- **What you need to do**
Wherever the string "Pronto" occurs in a line of these records, report that line.

- **Stored data**
== Segment start ==
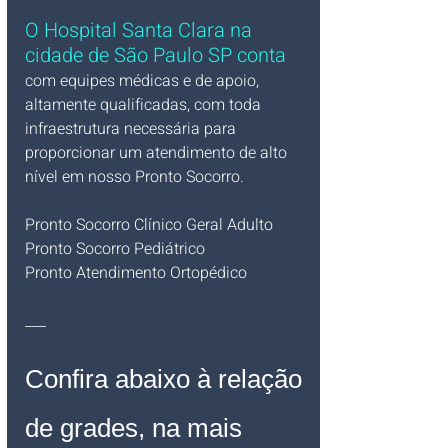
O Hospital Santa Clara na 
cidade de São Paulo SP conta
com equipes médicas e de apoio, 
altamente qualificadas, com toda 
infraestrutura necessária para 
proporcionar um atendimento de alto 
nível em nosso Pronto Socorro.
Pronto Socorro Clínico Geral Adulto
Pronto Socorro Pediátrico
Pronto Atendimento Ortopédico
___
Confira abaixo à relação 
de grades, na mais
== Segment end ==
== Segment start ==
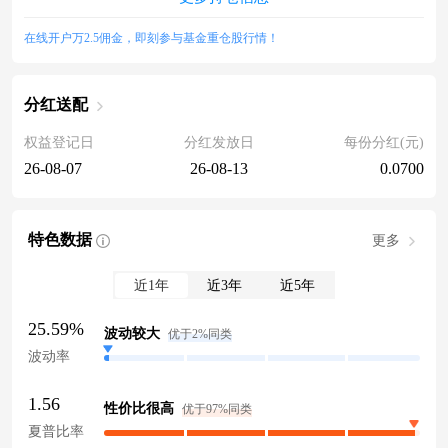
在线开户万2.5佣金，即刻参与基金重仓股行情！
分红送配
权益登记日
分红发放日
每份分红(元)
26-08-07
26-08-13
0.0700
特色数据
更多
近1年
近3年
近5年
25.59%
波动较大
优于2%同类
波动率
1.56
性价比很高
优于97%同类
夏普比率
== Segment end ==
- **Result**
nível em nosso Pronto Socorro.
Pronto Socorro Clínico Geral Adulto
Pronto Socorro Pediátrico
Pronto Atendimento Ortopédico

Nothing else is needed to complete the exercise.